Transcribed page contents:
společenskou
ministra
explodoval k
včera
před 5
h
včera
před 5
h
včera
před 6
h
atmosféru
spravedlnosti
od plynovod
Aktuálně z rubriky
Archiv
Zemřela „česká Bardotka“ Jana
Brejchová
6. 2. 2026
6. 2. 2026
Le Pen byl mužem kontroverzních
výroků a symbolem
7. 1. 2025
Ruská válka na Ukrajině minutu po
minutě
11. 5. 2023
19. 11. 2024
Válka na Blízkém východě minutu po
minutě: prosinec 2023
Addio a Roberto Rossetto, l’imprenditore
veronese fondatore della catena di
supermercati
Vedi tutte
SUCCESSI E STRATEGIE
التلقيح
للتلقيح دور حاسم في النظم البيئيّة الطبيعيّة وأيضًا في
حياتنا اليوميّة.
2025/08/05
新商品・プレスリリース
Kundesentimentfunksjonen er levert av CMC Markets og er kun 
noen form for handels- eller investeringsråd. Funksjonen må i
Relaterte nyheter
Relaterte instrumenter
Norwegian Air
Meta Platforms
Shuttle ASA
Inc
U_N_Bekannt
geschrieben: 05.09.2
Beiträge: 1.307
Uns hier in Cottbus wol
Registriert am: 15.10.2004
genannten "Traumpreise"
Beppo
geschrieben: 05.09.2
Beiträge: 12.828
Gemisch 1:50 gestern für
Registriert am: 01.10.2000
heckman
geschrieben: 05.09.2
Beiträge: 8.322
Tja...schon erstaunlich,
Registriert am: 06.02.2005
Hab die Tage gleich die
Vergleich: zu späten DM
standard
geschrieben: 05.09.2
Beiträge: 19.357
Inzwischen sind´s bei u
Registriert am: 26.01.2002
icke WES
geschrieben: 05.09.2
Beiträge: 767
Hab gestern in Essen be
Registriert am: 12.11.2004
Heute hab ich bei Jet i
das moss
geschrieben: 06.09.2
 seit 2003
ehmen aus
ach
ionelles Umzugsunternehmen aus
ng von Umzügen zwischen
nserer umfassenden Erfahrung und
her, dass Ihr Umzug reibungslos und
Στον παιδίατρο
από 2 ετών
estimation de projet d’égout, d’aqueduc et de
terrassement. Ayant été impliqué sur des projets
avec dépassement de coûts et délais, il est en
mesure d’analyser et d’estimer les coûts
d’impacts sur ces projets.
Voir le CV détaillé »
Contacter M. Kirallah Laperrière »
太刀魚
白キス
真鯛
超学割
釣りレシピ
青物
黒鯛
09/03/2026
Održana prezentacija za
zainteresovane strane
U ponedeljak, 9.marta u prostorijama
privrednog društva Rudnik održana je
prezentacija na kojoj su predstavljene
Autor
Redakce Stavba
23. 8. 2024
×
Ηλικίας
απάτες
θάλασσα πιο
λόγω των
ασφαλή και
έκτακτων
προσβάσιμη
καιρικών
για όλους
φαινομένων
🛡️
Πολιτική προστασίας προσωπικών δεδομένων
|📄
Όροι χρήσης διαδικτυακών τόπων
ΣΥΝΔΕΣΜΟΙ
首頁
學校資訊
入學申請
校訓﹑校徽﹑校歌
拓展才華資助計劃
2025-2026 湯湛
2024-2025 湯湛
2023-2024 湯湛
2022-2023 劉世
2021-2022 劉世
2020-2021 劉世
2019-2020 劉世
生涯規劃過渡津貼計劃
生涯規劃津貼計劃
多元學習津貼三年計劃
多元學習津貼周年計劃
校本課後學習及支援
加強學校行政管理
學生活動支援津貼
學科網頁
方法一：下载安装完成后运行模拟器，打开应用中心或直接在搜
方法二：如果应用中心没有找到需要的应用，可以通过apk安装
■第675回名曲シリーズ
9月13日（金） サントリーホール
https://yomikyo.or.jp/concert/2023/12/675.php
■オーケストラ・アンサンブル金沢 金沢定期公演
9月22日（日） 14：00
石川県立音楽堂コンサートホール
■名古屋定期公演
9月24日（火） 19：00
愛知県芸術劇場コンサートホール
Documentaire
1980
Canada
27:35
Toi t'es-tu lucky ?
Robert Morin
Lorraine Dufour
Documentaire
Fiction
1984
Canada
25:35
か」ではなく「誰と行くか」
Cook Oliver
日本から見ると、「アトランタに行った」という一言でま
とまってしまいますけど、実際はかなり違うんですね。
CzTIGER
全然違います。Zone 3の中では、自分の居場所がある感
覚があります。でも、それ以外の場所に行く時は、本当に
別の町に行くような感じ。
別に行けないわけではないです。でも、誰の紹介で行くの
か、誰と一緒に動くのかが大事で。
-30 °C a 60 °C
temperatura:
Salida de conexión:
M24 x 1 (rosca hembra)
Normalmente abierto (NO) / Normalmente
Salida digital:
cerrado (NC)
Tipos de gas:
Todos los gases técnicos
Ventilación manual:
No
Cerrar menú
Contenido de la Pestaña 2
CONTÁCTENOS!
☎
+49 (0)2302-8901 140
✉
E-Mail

### Work order
From the first line to the last, return the data above exactly.

### Response to this task
společenskou
ministra
explodoval k
včera
před 5
h
včera
před 5
h
včera
před 6
h
atmosféru
spravedlnosti
od plynovod
Aktuálně z rubriky
Archiv
Zemřela „česká Bardotka“ Jana
Brejchová
6. 2. 2026
6. 2. 2026
Le Pen byl mužem kontroverzních
výroků a symbolem
7. 1. 2025
Ruská válka na Ukrajině minutu po
minutě
11. 5. 2023
19. 11. 2024
Válka na Blízkém východě minutu po
minutě: prosinec 2023
Addio a Roberto Rossetto, l’imprenditore
veronese fondatore della catena di
supermercati
Vedi tutte
SUCCESSI E STRATEGIE
التلقيح
للتلقيح دور حاسم في النظم البيئيّة الطبيعيّة وأيضًا في
حياتنا اليوميّة.
2025/08/05
新商品・プレスリリース
Kundesentimentfunksjonen er levert av CMC Markets og er kun 
noen form for handels- eller investeringsråd. Funksjonen må i
Relaterte nyheter
Relaterte instrumenter
Norwegian Air
Meta Platforms
Shuttle ASA
Inc
U_N_Bekannt
geschrieben: 05.09.2
Beiträge: 1.307
Uns hier in Cottbus wol
Registriert am: 15.10.2004
genannten "Traumpreise"
Beppo
geschrieben: 05.09.2
Beiträge: 12.828
Gemisch 1:50 gestern für
Registriert am: 01.10.2000
heckman
geschrieben: 05.09.2
Beiträge: 8.322
Tja...schon erstaunlich,
Registriert am: 06.02.2005
Hab die Tage gleich die
Vergleich: zu späten DM
standard
geschrieben: 05.09.2
Beiträge: 19.357
Inzwischen sind´s bei u
Registriert am: 26.01.2002
icke WES
geschrieben: 05.09.2
Beiträge: 767
Hab gestern in Essen be
Registriert am: 12.11.2004
Heute hab ich bei Jet i
das moss
geschrieben: 06.09.2
 seit 2003
ehmen aus
ach
ionelles Umzugsunternehmen aus
ng von Umzügen zwischen
nserer umfassenden Erfahrung und
her, dass Ihr Umzug reibungslos und
Στον παιδίατρο
από 2 ετών
estimation de projet d’égout, d’aqueduc et de
terrassement. Ayant été impliqué sur des projets
avec dépassement de coûts et délais, il est en
mesure d’analyser et d’estimer les coûts
d’impacts sur ces projets.
Voir le CV détaillé »
Contacter M. Kirallah Laperrière »
太刀魚
白キス
真鯛
超学割
釣りレシピ
青物
黒鯛
09/03/2026
Održana prezentacija za
zainteresovane strane
U ponedeljak, 9.marta u prostorijama
privrednog društva Rudnik održana je
prezentacija na kojoj su predstavljene
Autor
Redakce Stavba
23. 8. 2024
×
Ηλικίας
απάτες
θάλασσα πιο
λόγω των
ασφαλή και
έκτακτων
προσβάσιμη
καιρικών
για όλους
φαινομένων
🛡️
Πολιτική προστασίας προσωπικών δεδομένων
|📄
Όροι χρήσης διαδικτυακών τόπων
ΣΥΝΔΕΣΜΟΙ
首頁
學校資訊
入學申請
校訓﹑校徽﹑校歌
拓展才華資助計劃
2025-2026 湯湛
2024-2025 湯湛
2023-2024 湯湛
2022-2023 劉世
2021-2022 劉世
2020-2021 劉世
2019-2020 劉世
生涯規劃過渡津貼計劃
生涯規劃津貼計劃
多元學習津貼三年計劃
多元學習津貼周年計劃
校本課後學習及支援
加強學校行政管理
學生活動支援津貼
學科網頁
方法一：下载安装完成后运行模拟器，打开应用中心或直接在搜
方法二：如果应用中心没有找到需要的应用，可以通过apk安装
■第675回名曲シリーズ
9月13日（金） サントリーホール
https://yomikyo.or.jp/concert/2023/12/675.php
■オーケストラ・アンサンブル金沢 金沢定期公演
9月22日（日） 14：00
石川県立音楽堂コンサートホール
■名古屋定期公演
9月24日（火） 19：00
愛知県芸術劇場コンサートホール
Documentaire
1980
Canada
27:35
Toi t'es-tu lucky ?
Robert Morin
Lorraine Dufour
Documentaire
Fiction
1984
Canada
25:35
か」ではなく「誰と行くか」
Cook Oliver
日本から見ると、「アトランタに行った」という一言でま
とまってしまいますけど、実際はかなり違うんですね。
CzTIGER
全然違います。Zone 3の中では、自分の居場所がある感
覚があります。でも、それ以外の場所に行く時は、本当に
別の町に行くような感じ。
別に行けないわけではないです。でも、誰の紹介で行くの
か、誰と一緒に動くのかが大事で。
-30 °C a 60 °C
temperatura:
Salida de conexión:
M24 x 1 (rosca hembra)
Normalmente abierto (NO) / Normalmente
Salida digital:
cerrado (NC)
Tipos de gas:
Todos los gases técnicos
Ventilación manual:
No
Cerrar menú
Contenido de la Pestaña 2
CONTÁCTENOS!
☎
+49 (0)2302-8901 140
✉
E-Mail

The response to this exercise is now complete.